Opinião

OE 2023: quanto para a natureza?

OE 2023: quanto para a natureza?

Ângela Morgado

Diretora executiva na Associação Natureza Portugal/WWF

O Fundo Ambiental tem sido atribuído a todas as áreas menos à conservação da natureza. O Orçamento para 2022 revelou a falta de atenção do Governo para com a biodiversidade, prevendo um total de zero euros para ações de restauro da natureza – isto quando sabemos que não basta proteger o que temos: é preciso restaurar o que já se destruiu

Portugal sofre de um problema crónico de falta de investimento na conservação da natureza, o que começa a ter impactos visíveis: na pouca disponibilidade de água, na grande dimensão de território ardido e degradado, nos nossos rios pouco livres, na forma pouco responsável de produzir a nossa comida e na forma desequilibrada como nos alimentamos. Tudo tem impactos enormes na nossa saúde e na nossa qualidade de vida.

O nosso país sofre ainda de um outro problema crónico: anunciamos metas desafiadoras e comemoramos quando estamos prestes a cumpri-las, mas depois pouco queremos saber se o seu cumprimento é real. Exemplo disso é o facto de termos no papel quase 30% do território terrestre protegido, mas não queremos saber se esse território está de facto protegido e se existe o financiamento adequado para a sua gestão efetiva. Neste caso não existe, como foi atestado neste ano pelo Tribunal de Contas.

O Fundo Ambiental, a fonte mais óbvia para conservar o nosso património natural, tem sido atribuído a todas as áreas menos à conservação da natureza. O seu orçamento para 2022 revelou a falta de atenção do Governo para com a biodiversidade, prevendo um total de zero euros para ações de restauro da natureza – isto quando sabemos que não basta proteger o que temos: é preciso restaurar o que já se destruiu para atingirmos as metas definidas nos acordos climáticos e estratégias de biodiversidade.

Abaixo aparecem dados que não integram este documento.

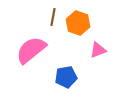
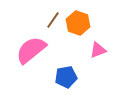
brown line: moved 3 px down; rotated 24 degrees clockwise
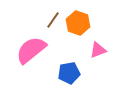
blue pentagon: moved 3 px right, 4 px up
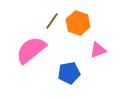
brown line: moved 1 px left, 1 px down
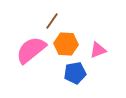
orange hexagon: moved 12 px left, 21 px down; rotated 15 degrees counterclockwise
blue pentagon: moved 6 px right
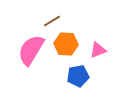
brown line: rotated 24 degrees clockwise
pink semicircle: rotated 20 degrees counterclockwise
blue pentagon: moved 3 px right, 3 px down
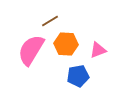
brown line: moved 2 px left
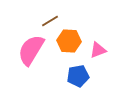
orange hexagon: moved 3 px right, 3 px up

Numa altura em que se debatem na COP 27 as ações fundamentais para o cumprimento destes acordos para garantir com urgência um futuro saudável para as pessoas no nosso planeta, uma das prioridades deste Orçamento do Estado em matéria ambiental deveria ser a alocação de recursos para o restauro da natureza.

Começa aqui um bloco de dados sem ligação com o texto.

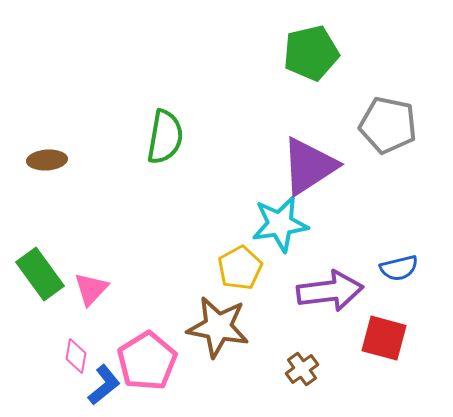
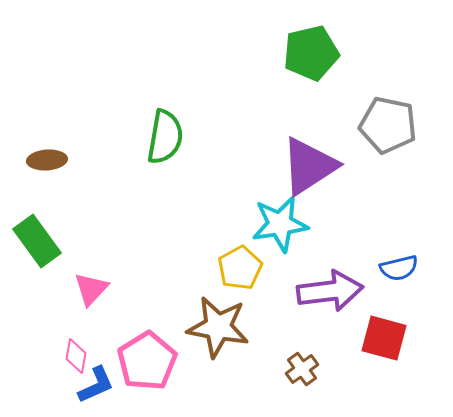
green rectangle: moved 3 px left, 33 px up
blue L-shape: moved 8 px left; rotated 15 degrees clockwise
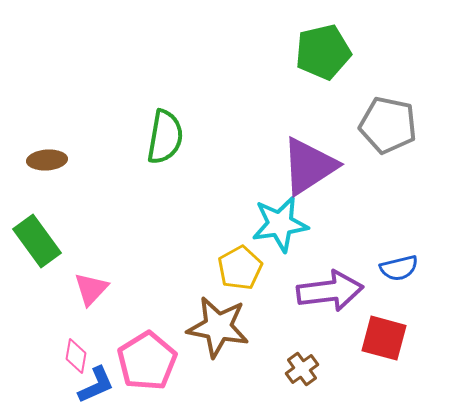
green pentagon: moved 12 px right, 1 px up
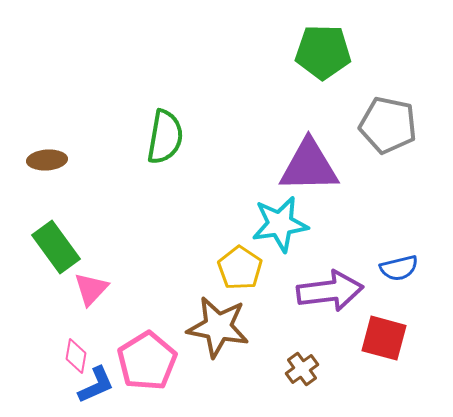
green pentagon: rotated 14 degrees clockwise
purple triangle: rotated 32 degrees clockwise
green rectangle: moved 19 px right, 6 px down
yellow pentagon: rotated 9 degrees counterclockwise
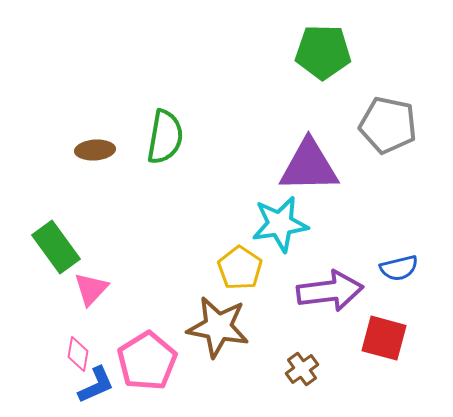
brown ellipse: moved 48 px right, 10 px up
pink diamond: moved 2 px right, 2 px up
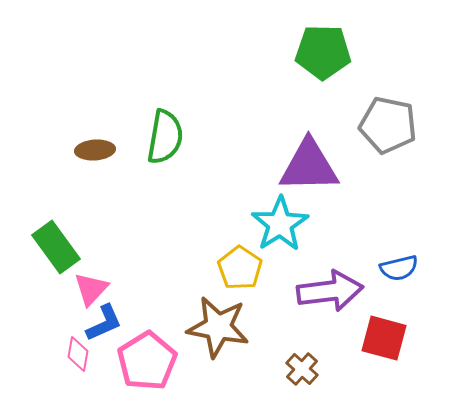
cyan star: rotated 24 degrees counterclockwise
brown cross: rotated 12 degrees counterclockwise
blue L-shape: moved 8 px right, 62 px up
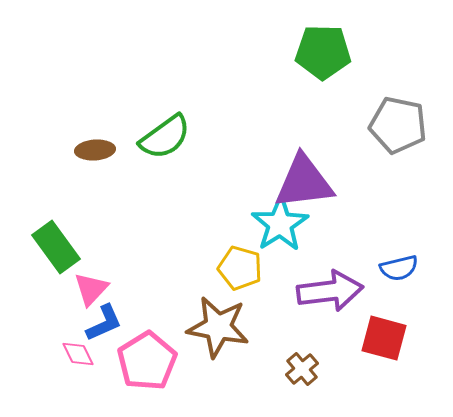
gray pentagon: moved 10 px right
green semicircle: rotated 44 degrees clockwise
purple triangle: moved 5 px left, 16 px down; rotated 6 degrees counterclockwise
yellow pentagon: rotated 18 degrees counterclockwise
pink diamond: rotated 36 degrees counterclockwise
brown cross: rotated 8 degrees clockwise
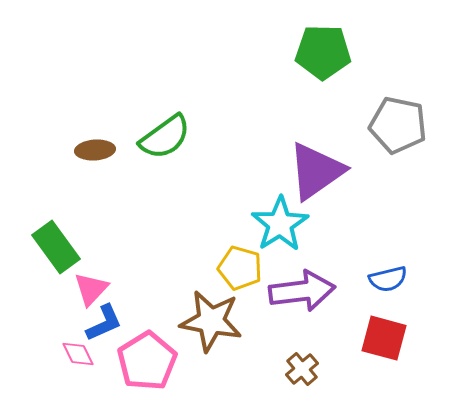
purple triangle: moved 12 px right, 11 px up; rotated 28 degrees counterclockwise
blue semicircle: moved 11 px left, 11 px down
purple arrow: moved 28 px left
brown star: moved 7 px left, 6 px up
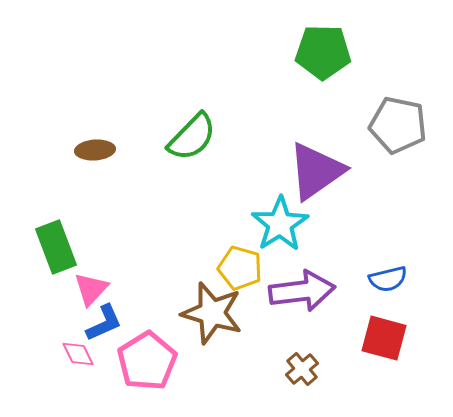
green semicircle: moved 27 px right; rotated 10 degrees counterclockwise
green rectangle: rotated 15 degrees clockwise
brown star: moved 1 px right, 8 px up; rotated 6 degrees clockwise
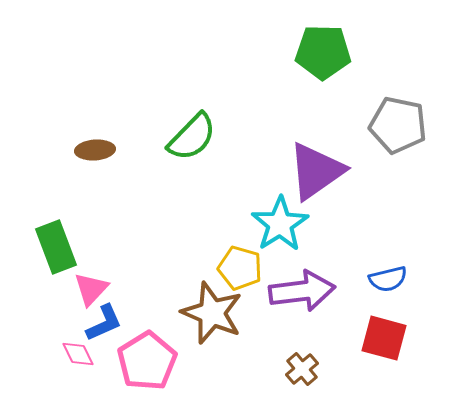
brown star: rotated 6 degrees clockwise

Por exemplo, a recuperação dos ecossistemas fluviais, muito presente nos discursos políticos, mas pouco na concretização de ações efetivas neste âmbito. Uma das formas de restaurar os rios é removendo barreiras fluviais que deixaram de servir o seu propósito e que já estão identificadas pela Agência Portuguesa do Ambiente.

Se não houver previsão no OE 2023 para a remoção destas infraestruturas, não iremos conseguir devolver aos peixes migratórios os seus locais de desova, às espécies os seus habitats naturais, às pessoas os mais diversos serviços de rega, pesca e lazer que os rios lhes oferecem, nem garantir a qualidade e quantidade de água que todos precisamos. Esta grave omissão no OE continua a empurrar para os cidadãos uma responsabilidade que deveria ser, antes de mais, do Estado. Um futuro com água para todos não depende só da poupança no dia a dia, mas da coragem política para rever erros do passado.

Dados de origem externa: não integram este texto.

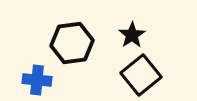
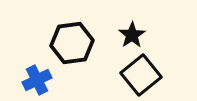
blue cross: rotated 32 degrees counterclockwise
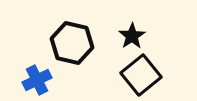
black star: moved 1 px down
black hexagon: rotated 21 degrees clockwise
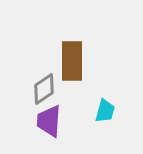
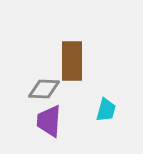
gray diamond: rotated 36 degrees clockwise
cyan trapezoid: moved 1 px right, 1 px up
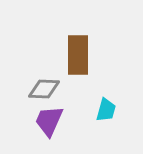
brown rectangle: moved 6 px right, 6 px up
purple trapezoid: rotated 20 degrees clockwise
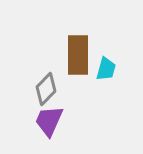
gray diamond: moved 2 px right; rotated 48 degrees counterclockwise
cyan trapezoid: moved 41 px up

Ainda dentro da ação climática e da Lei do Restauro, não podemos ficar indiferentes ao impacto que as escolhas alimentares têm na desflorestação e na degradação dos habitats. Aqui, o Estado deve também dar o exemplo e aplicar de forma eficaz a Estratégia Nacional de Compras Públicas Ecológicas.

As compras públicas, pelo seu volume e alcance, têm grande potencial de instituir uma mudança real nos hábitos de consumo – e, consequentemente, de produção – para modelos mais sustentáveis. Em orçamentos anteriores esta foi uma grave lacuna, que vamos a tempo de corrigir. Dotar financeiramente a implementação desta estratégia mostraria o compromisso sério do Governo com o combate às crises climática e de biodiversidade.

Poderíamos fazer uma enorme lista de desejos para este Orçamento do Estado – mas de listas estamos nós cheios, de palavras ocas e compromissos vazios também. Este é o tempo da ação efetiva e concreta que permita a Portugal alinhar-se finalmente com um futuro sustentável, ao invés de continuar a correr atrás do prejuízo. Escolher e investir na natureza significa sobretudo investir nas pessoas. E não é isso que devemos esperar dos nossos governantes?